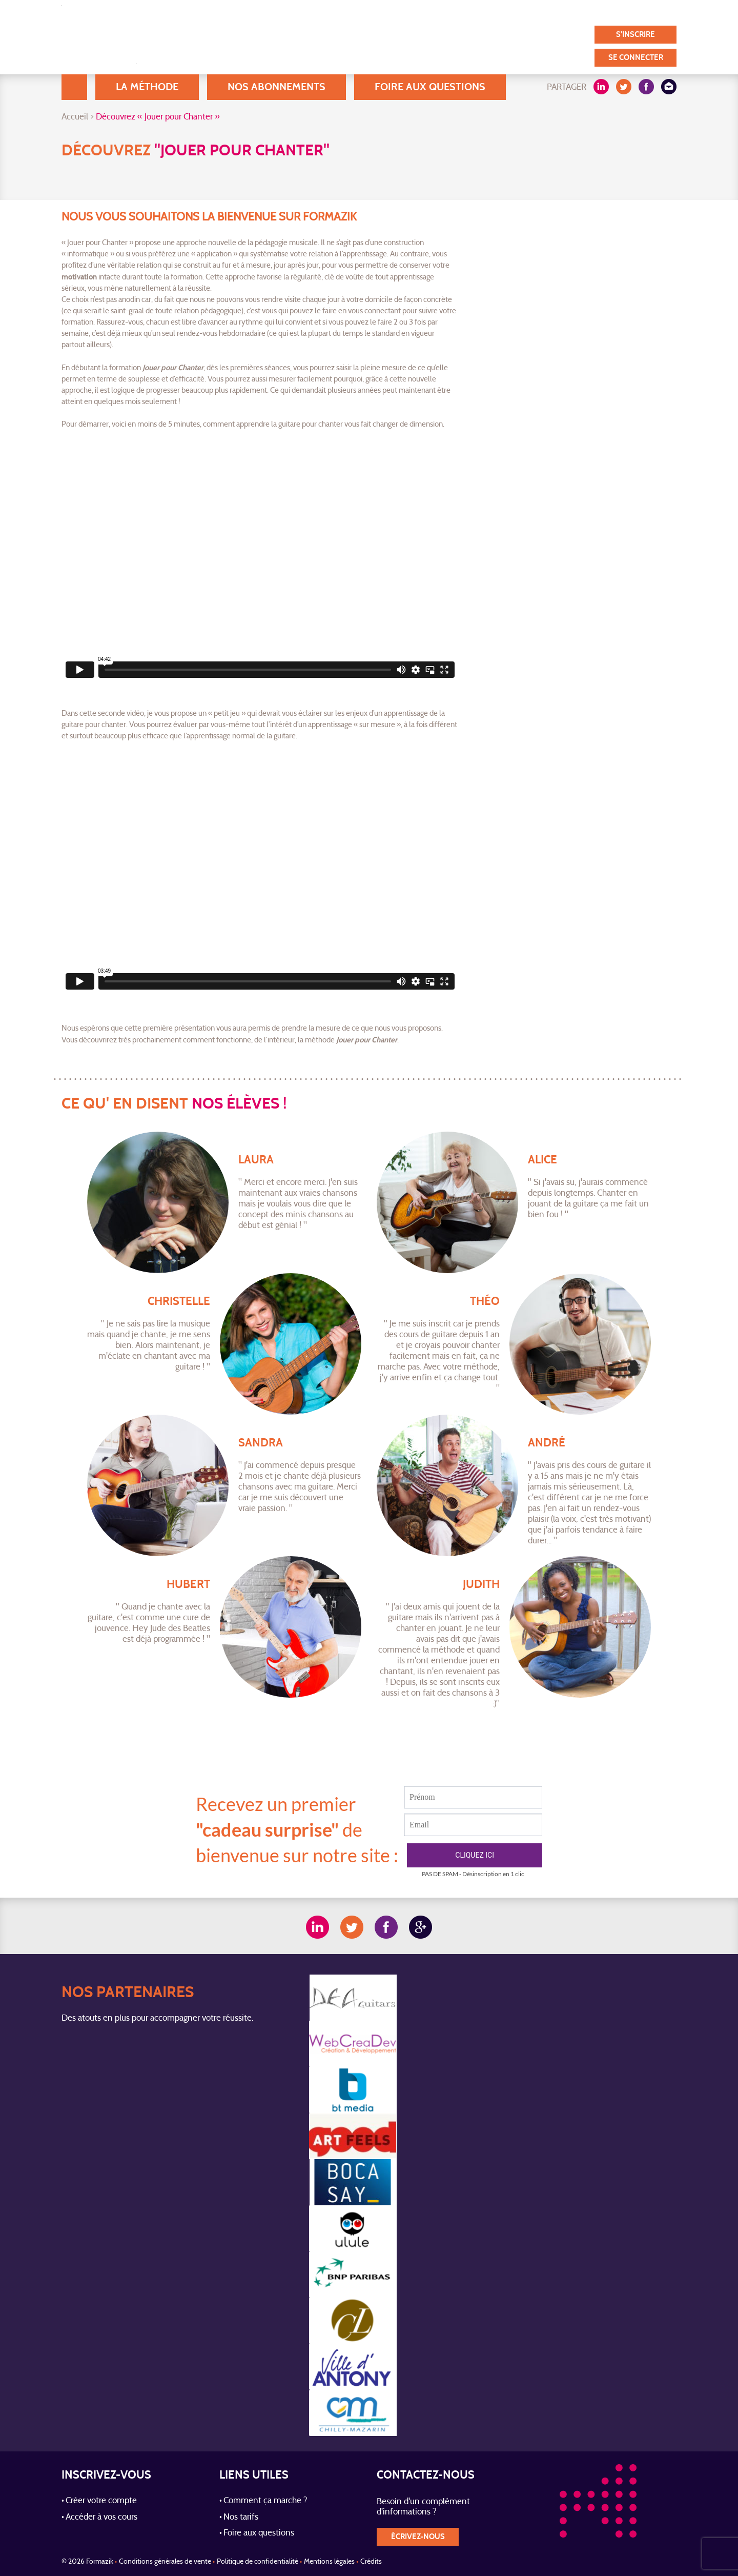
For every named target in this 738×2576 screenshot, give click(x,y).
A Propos (292, 12)
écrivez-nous (418, 2536)
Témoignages (510, 12)
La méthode (147, 87)
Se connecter (635, 57)
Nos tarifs (240, 2517)
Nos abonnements (276, 87)
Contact (646, 12)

__________________________________________________

Wherever an image appears in the data, omit it and repeat everything else exactly.

For every named target in this 738×2576 screenshot, give click(x,y).
A Propos (292, 12)
écrivez-nous (418, 2536)
Témoignages (510, 12)
La méthode (147, 87)
Se connecter (635, 57)
Nos tarifs (240, 2517)
Nos abonnements (276, 87)
Contact (646, 12)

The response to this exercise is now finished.